Когда я наблюдаю, как сегодня искусствоведы оставляют теорию медиа современным визуальным технологиям (фотографии, кино и видео), сосредотачиваясь на том, что является в их понимании «искусством», то оцениваю это как наивный редукционизм. Безусловно, начало теории медиа было положено киноведением и смежными областями. Но это не повод оставлять все на своих местах. Современные медиатеории уже давно обращаются к теории искусства, и даже Маршалл Маклюэн[170]
признавался, что в процессе работы над книгой «Механическая невеста: внешние расширения человека» (Не хочу быть превратно понятым: я не предлагаю объединить все в одно – медиа и искусство, ведь дисциплины различаются как историей, так и интересами. Растворение искусствознания в расширенной теории медиа никому не нужно, и противоположную аннексию сегодня тоже трудно представить. Но сосуществование медиа и искусства прямо-таки наталкивает на междисциплинарный диалог. Так называемое медиаискусство (вроде видеоинсталляций) – сегодня, пожалуй, наиболее продвинутая форма медиатеории и медиакритики. Искусствознание давно занимается вопросами медиа, хотя признает этот факт с некоторым смущением. Поэтому я нахожу уместным кратко обозначить разницу между медиа и искусством и в первую очередь подчеркну, что раньше это различие выглядело иначе, чем сегодня. Прежде почти каждое искусство являлось одновременно и медиа, и искусством: с одной стороны, оно содержало в себе информацию, с другой – могло оказывать самостоятельное эстетическое воздействие. Сегодня эти функции разделены, так как информация и коммуникация остаются вопросами технологии и политики.

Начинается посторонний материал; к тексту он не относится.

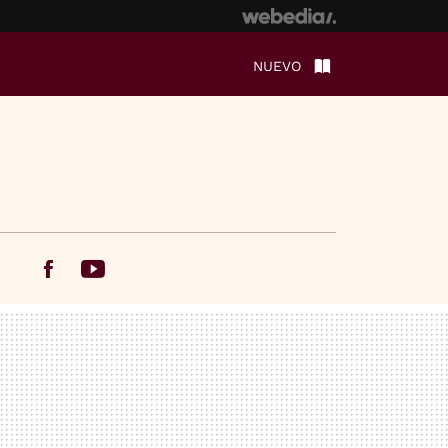
NUEVO
Facebook
Youtube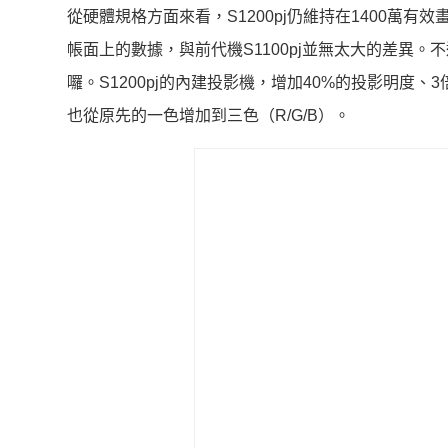
從硬體規格方面來看，S1200pj仍維持在1400萬有效畫
帳面上的數據，與前代機S1100pj並無太大的差異
囉。S1200pj的內建投影機，增加40%的投影明度、
也從原先的一色增加到三色（R/G/B）。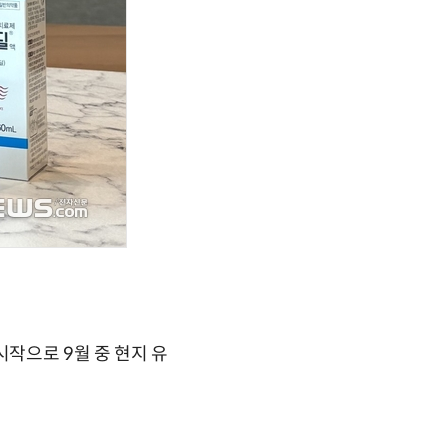
시작으로 9월 중 현지 유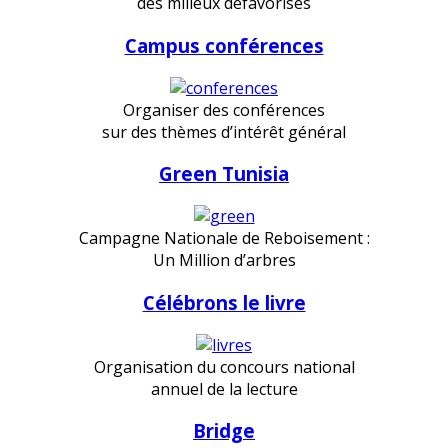
des milieux défavorisés
Campus conférences
Organiser des conférences
sur des thèmes d’intérêt général
Green Tunisia
Campagne Nationale de Reboisement :
Un Million d’arbres
Célébrons le livre
Organisation du concours national
annuel de la lecture
Bridge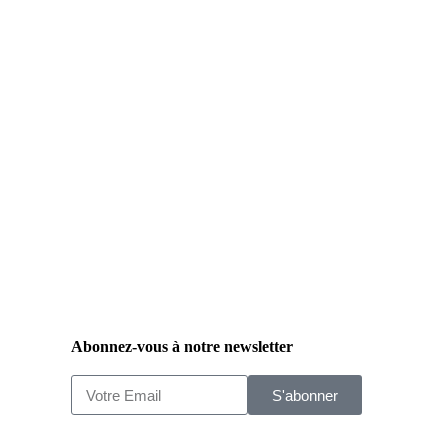
Abonnez-vous à notre newsletter
S'abonner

Теория медиа по мере необходимости обращает внимание на проблемы технологий и коммуникаций (как функционируют медиа, для чего и для кого они предназначены), то есть занимается проблемами куда более узкого диапазона, чем история искусства. В итоге эти вопросы сводятся к единственному: как работает коммуникация? Задача послания заключается в том, чтобы оно дошло быстро и в недвусмысленной форме. Впрочем, сегодня его функция непрозрачна, потому что партнер по коммуникации остается невидимым, а адресат послания находится во власти вездесущего телеэкрана, создающего иллюзию абсолютного присутствия за счет трансляции фикции и формирования псевдореальности. Ко всему прочему, медиа всегда на все имеет ответы и никогда не задает вопросы адресату, да и себя самое оно тоже никогда не ставит под вопрос. Уничтожая пространство и время, оно создает эффект, будто зритель переживает событие в месте и во время действия, а не на экране – в этом и заключена его главная сила.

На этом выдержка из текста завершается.